Malpractice lawsuits exist to protect patients from negligent physicians. However, many of the suits brought about these days do little to protect, and in fact, do a great deal of harm to the medical practice industry.
The litigious tendencies of the late 20th century led to a surge in malpractice lawsuits in the United States, which in turn led to the creation of a new industry, the medical malpractice insurance carrier. The unfortunate bi-product of this industry creation is that if physician’s aren’t paying for malpractice insurance, they could end up paying dearly on a malpractice lawsuit settlement. Either way you look at it, the modern physician is paying someone because of the medical malpractice lawsuit.
The Numbers Don’t Lie
With the average malpractice settlement at around $250,000 in the US (though the number varies significantly depending on location, practice size, and specialty) its no wonder your average family physician pays upwards of $12,500 annually for coverage. There is a significant amount of variance in rates throughout the country, however, due to differences in state tort laws. For example in Texas physicians typically carry coverage of $250,000 to $700,000, whereas in New York City the average is well over $1 million. Its also important to note that across the country only 4 percent of primary care physicians go without malpractice insurance, and most states do not even allow physicians to go without insurance.

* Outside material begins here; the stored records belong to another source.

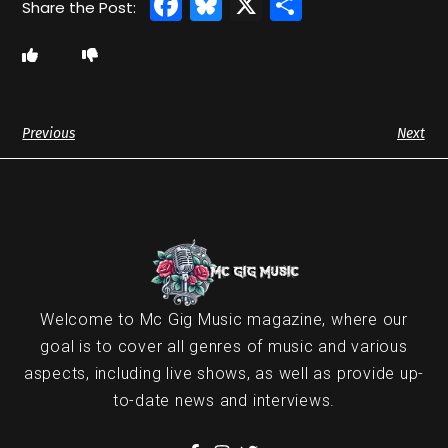
Facebook
Bluesky
X
Share
Previous
Next
Welcome to Mc Gig Music magazine, where our
goal is to cover all genres of music and various
aspects, including live shows, as well as provide up-
to-date news and interviews.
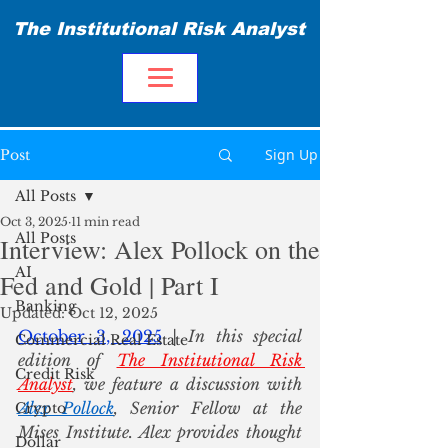
The Institutional Risk Analyst
Sign Up
Post
All Posts
Oct 3, 2025
11 min read
All Posts
Interview: Alex Pollock on the
AI
Fed and Gold | Part I
Banking
Updated:
Oct 12, 2025
October 3, 2025
 | In this special 
Commercial Real Estate
edition of 
The Institutional Risk 
Credit Risk
Analyst
, we feature a discussion with 
Alex Pollock
, Senior Fellow at the 
Crypto
Mises Institute. Alex provides thought 
Dollar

Light at the end of the Tunnel?
Its not all bad news for malpractice premiums around the country. Increased competition has led to gradually falling rates nationwide, as well as many states reforming tort laws to protect their physicians. Rates are expected to continue to fall over the next 2 or 3 years. Still, compared to many other industries’ insurance premiums, medical malpractice makes quite a dent in the physician’s pocket.